(Source data)
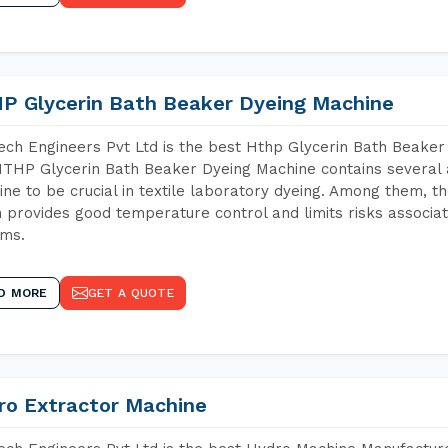
P Glycerin Bath Beaker Dyeing Machine
ch Engineers Pvt Ltd is the best Hthp Glycerin Bath Beaker
THP Glycerin Bath Beaker Dyeing Machine contains several 
ne to be crucial in textile laboratory dyeing. Among them, th
 provides good temperature control and limits risks associa
ems.
D MORE
GET A QUOTE
ro Extractor Machine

▶ _What you will do_: Return every entry unchanged and skip the pictures.

▶ _Output of the task_:
P Glycerin Bath Beaker Dyeing Machine
ch Engineers Pvt Ltd is the best Hthp Glycerin Bath Beaker
THP Glycerin Bath Beaker Dyeing Machine contains several 
ne to be crucial in textile laboratory dyeing. Among them, th
 provides good temperature control and limits risks associa
ems.
D MORE
GET A QUOTE
ro Extractor Machine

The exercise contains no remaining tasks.